Developer’s Confession: Why Philae Crashed

By Lori Cameron
Published 10/18/2018
Share this on:

Scientists made space exploration history on 12 November 2014 when, for the first time, a space probe landed on a comet.

The speeding target was Churyumov-Gerasimenko—a dirty cosmic snowball slightly bigger than Mount Fuji. The probe was the Philae lander—part of the European Space Agency’s Rosetta program.

“The launch occurred approximately 500 million kilometers from Earth, approximately 3 astronomical units from the sun, and 22.5 kilometers from the comet,” writes András Balázs, an embedded-hardware-and-software system engineer at the Wigner Research Centre for Physics.

However, the landing was anything but graceful. When Philae hit the comet, its anchoring mechanism failed, causing it to bounce and tumble for hours before crash landing in a crater 1.2 kilometers away from the site of first contact—plopped unceremoniously to one side with its foot sticking up in the air.

“Thanks mostly to the comet’s gravitational attraction, Philae still completed its touchdown,” says Balázs.

ESA staff during Philae landing
Staff at the European Operations Space Centre in Darmstadt, Germany on November 12, 2014 during the landing of the Philae craft. Photograph: Handout/ESA via Getty Images

Balázs was a member of the Philae’s development team and later received laurels from the International Academy of Astronautics for his team work.

Now he writes of the experience and some takeaways for colleagues in his article “A Comet Revisited: Lessons Learned from Philae’s Landing.

Balázs recounts the Rosetta mission and the serious problems the Philae team encountered with the probe’s hardware and software as well as its mission operations control.

How a tiny landing probe collided with a giant comet

It was a journey across the solar system lasting 10 years in order for the Rosetta spacecraft—carrying the Philae lander (pictured below)—to rendezvous with the comet Churyumov-Gerasimenko. Rosetta then orbited the comet, performing experiments and “mapping the comet’s shape and surface in detail never seen before,” says Balázs.

The Philae lander explored comet 67P Churyumov-Gerasimenko

It took Philae seven more hours to reach the surface of the comet.

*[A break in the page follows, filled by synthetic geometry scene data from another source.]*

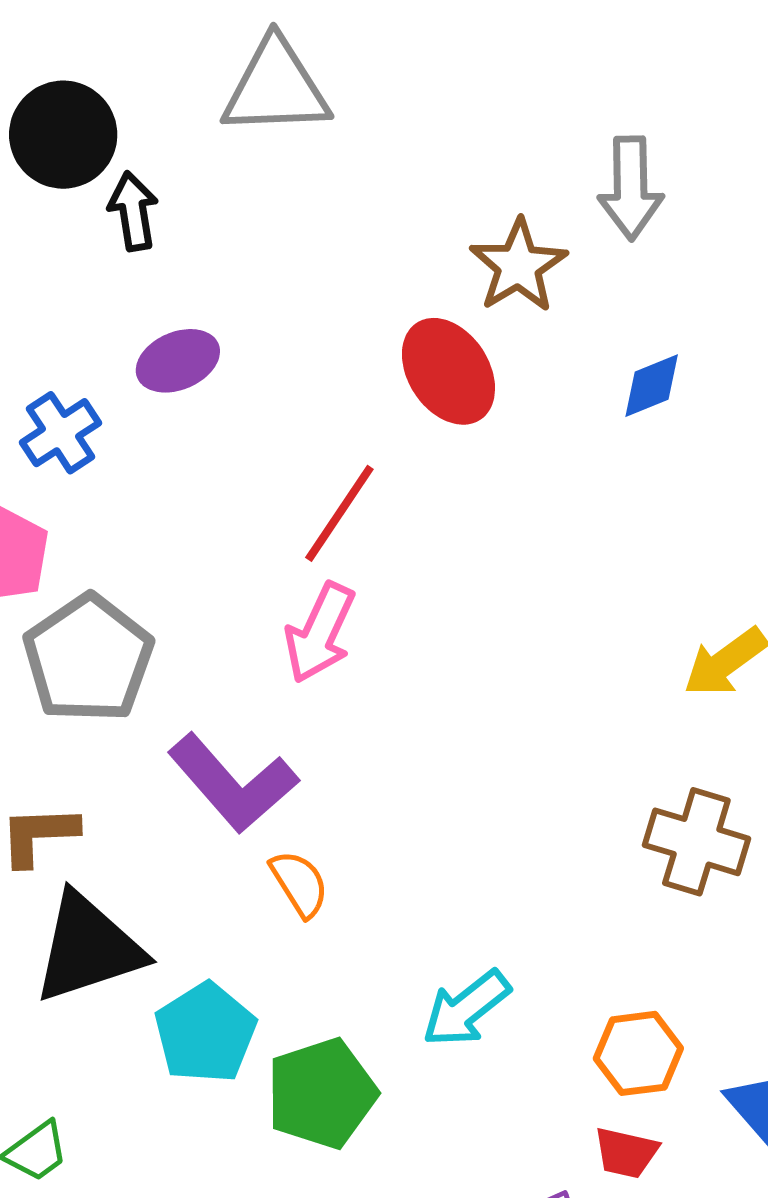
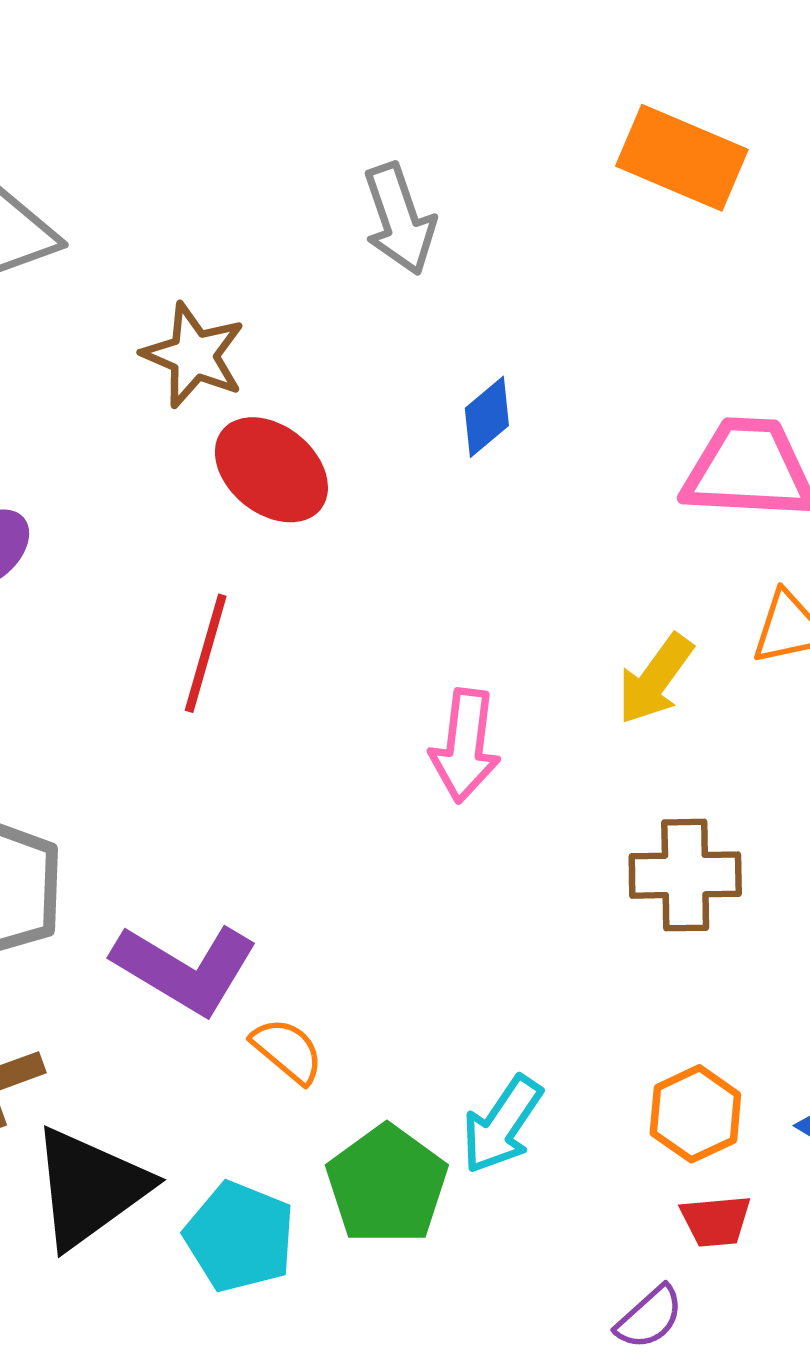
brown star: (518, 266) -> (194, 355), moved
pink arrow: (320, 633) -> (465, 746), moved
green pentagon: (322, 1093) -> (387, 1185), moved

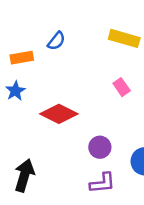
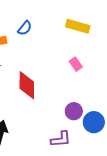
red diamond: (59, 114) -> (27, 85), turned 64
purple circle: (100, 147) -> (74, 111), moved

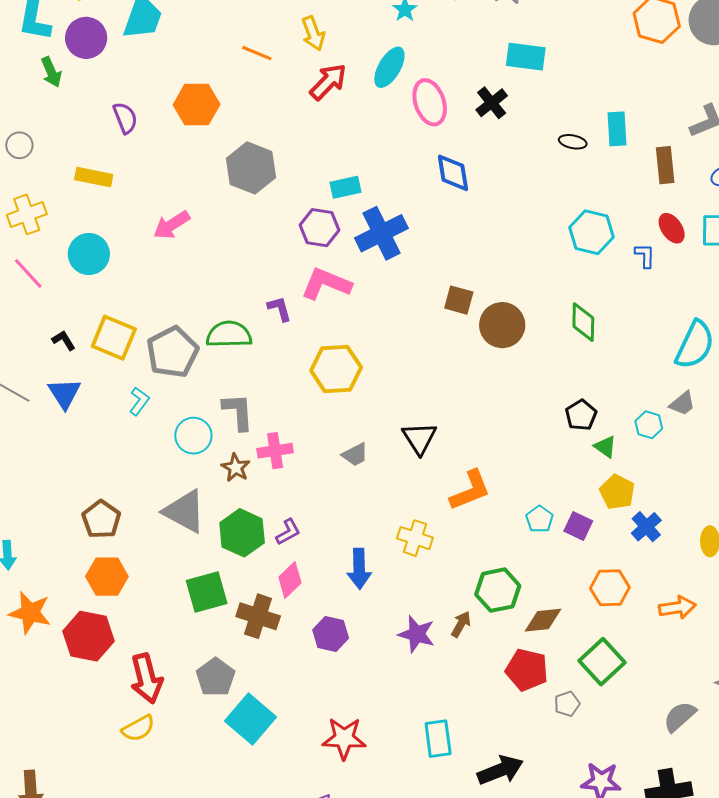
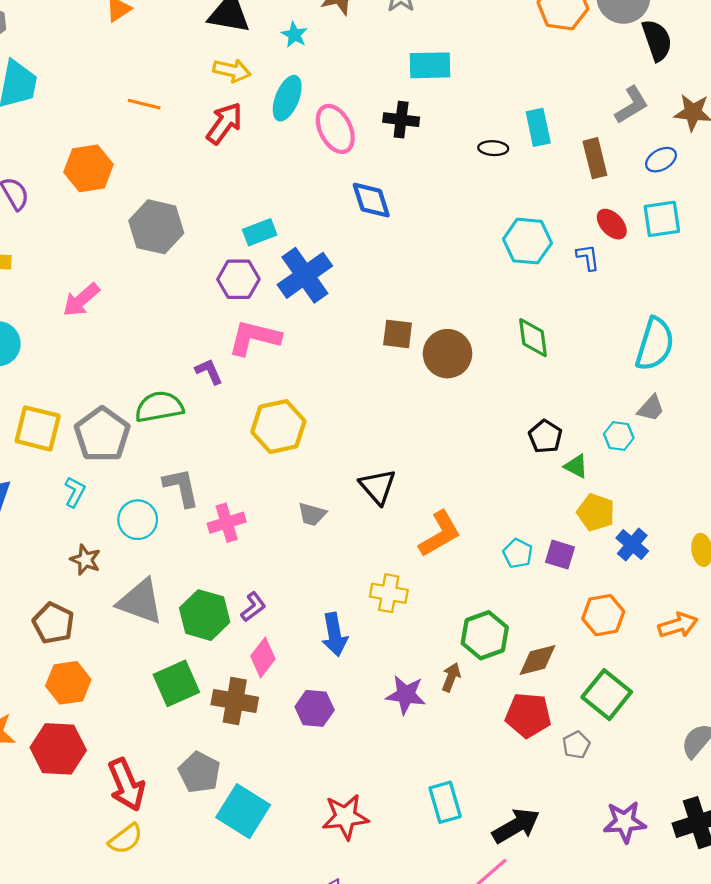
yellow arrow: (313, 33) -> (232, 70), moved, turned -48
black cross: (492, 103) -> (401, 120), turned -36
gray trapezoid: (355, 455) -> (312, 514), turned 52
brown star: (236, 468) -> (85, 560), moved

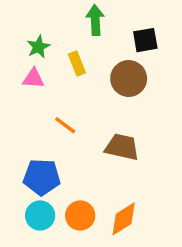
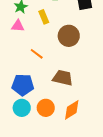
brown circle: (129, 79) -> (69, 36), moved
brown trapezoid: (122, 147) -> (63, 78), moved

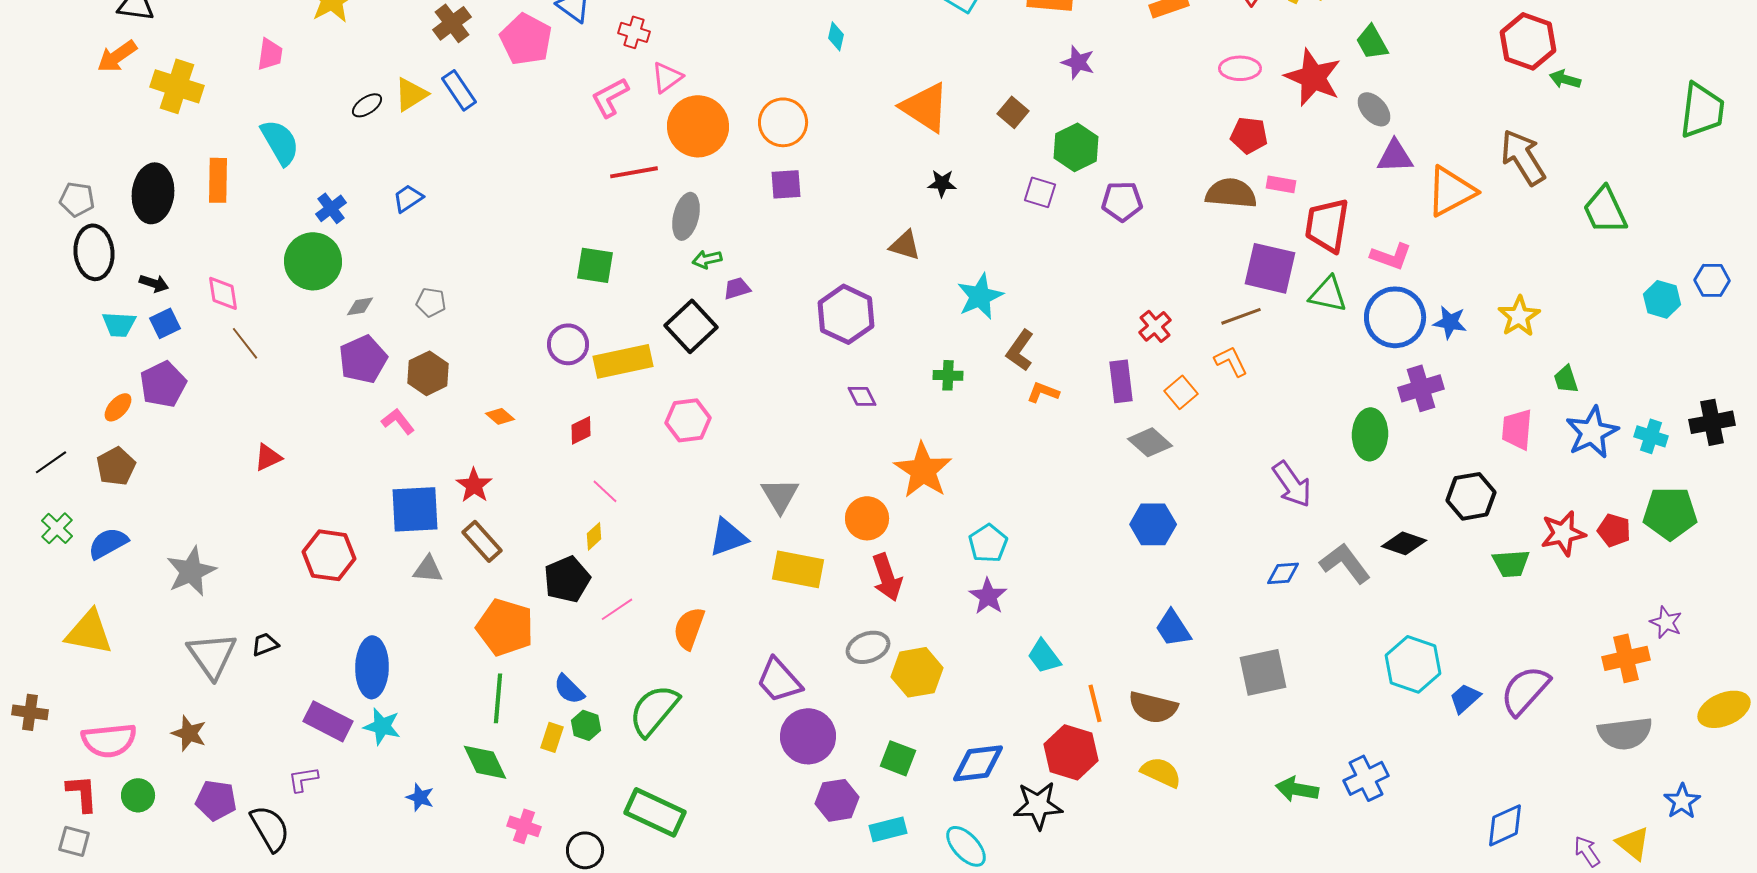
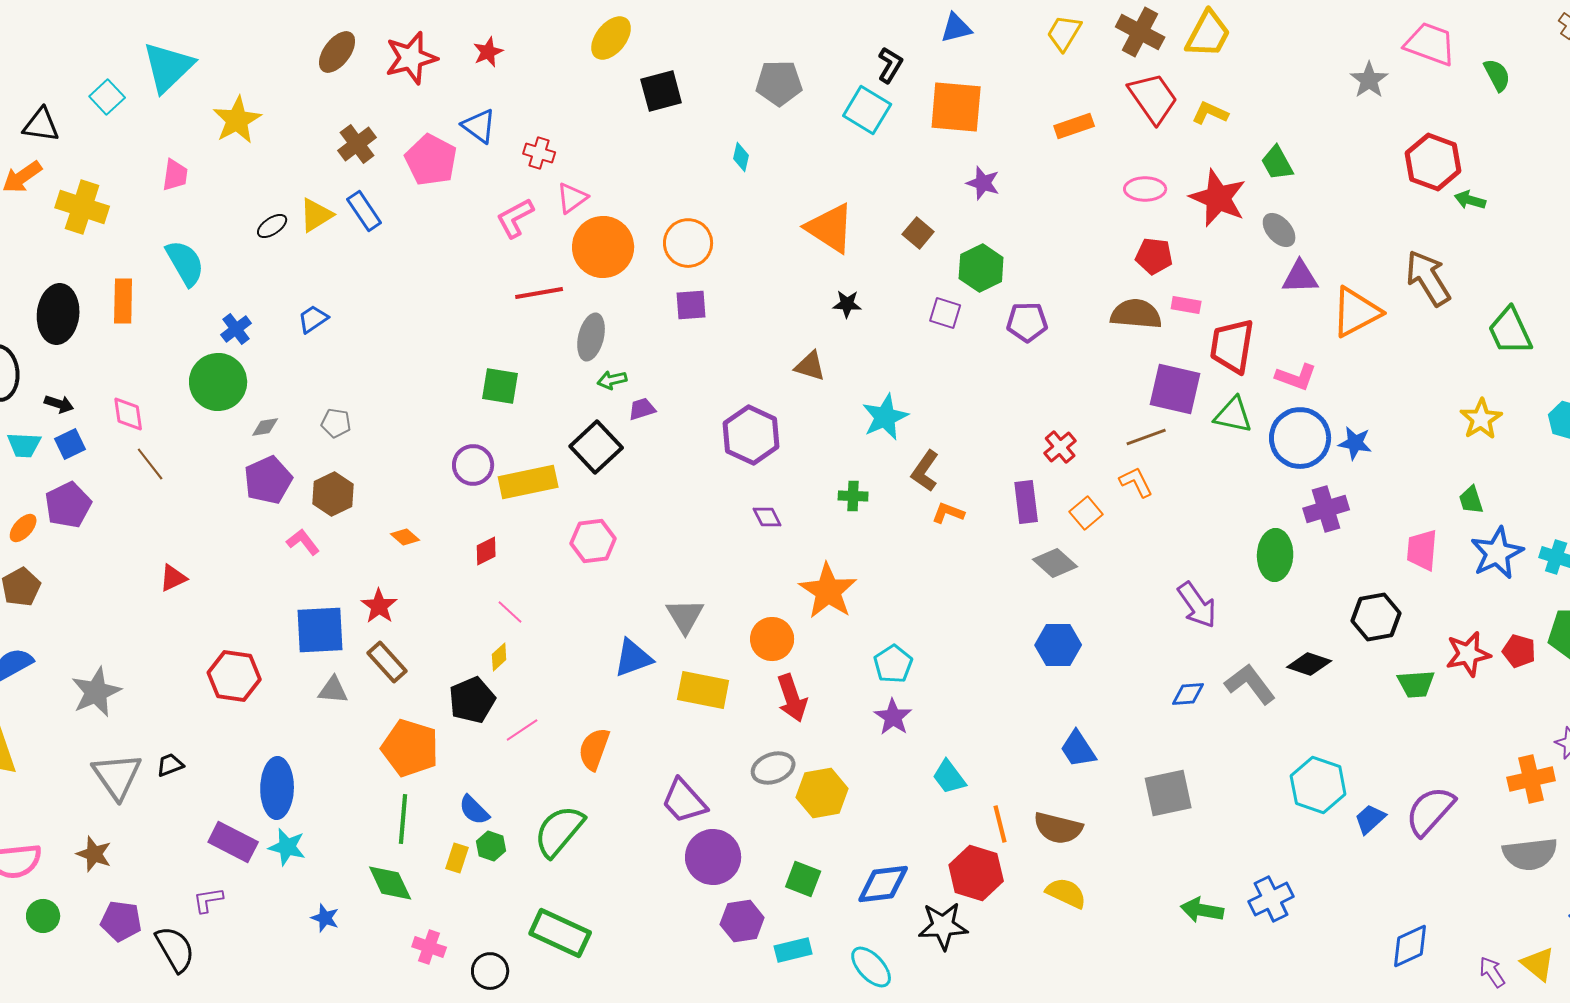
yellow star: (1519, 316) -> (1481, 419), moved

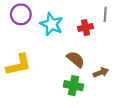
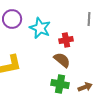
red cross: (85, 28) -> (66, 40), moved
brown arrow: (101, 72) -> (85, 87), moved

However, things went south when the anchoring mechanism, which should have tethered the lander to the comet, failed to deploy.

“The lander couldn’t attach itself to the comet, owing to unexpected, probably systematic failures in both parts of the dual-redundant anchoring subsystem and a malfunction of the non-redundant hold-down thruster,” Balázs writes.

In the image below, one of Philae’s three legs can be seen sticking up from behind a boulder after its crash landing, illustrating the difficulty Rosetta had in spotting the lander on the comet’s chaotic surface.

Philae landing
Photo credit: European Space Agency (ESA)

Below, the BBC’s The Sky at Night documentary, hosted by Chris Lintott and Maggie Aderin-Pocock, details the ESA’s mission to land the Philae module on the surface of a comet for the first time in history.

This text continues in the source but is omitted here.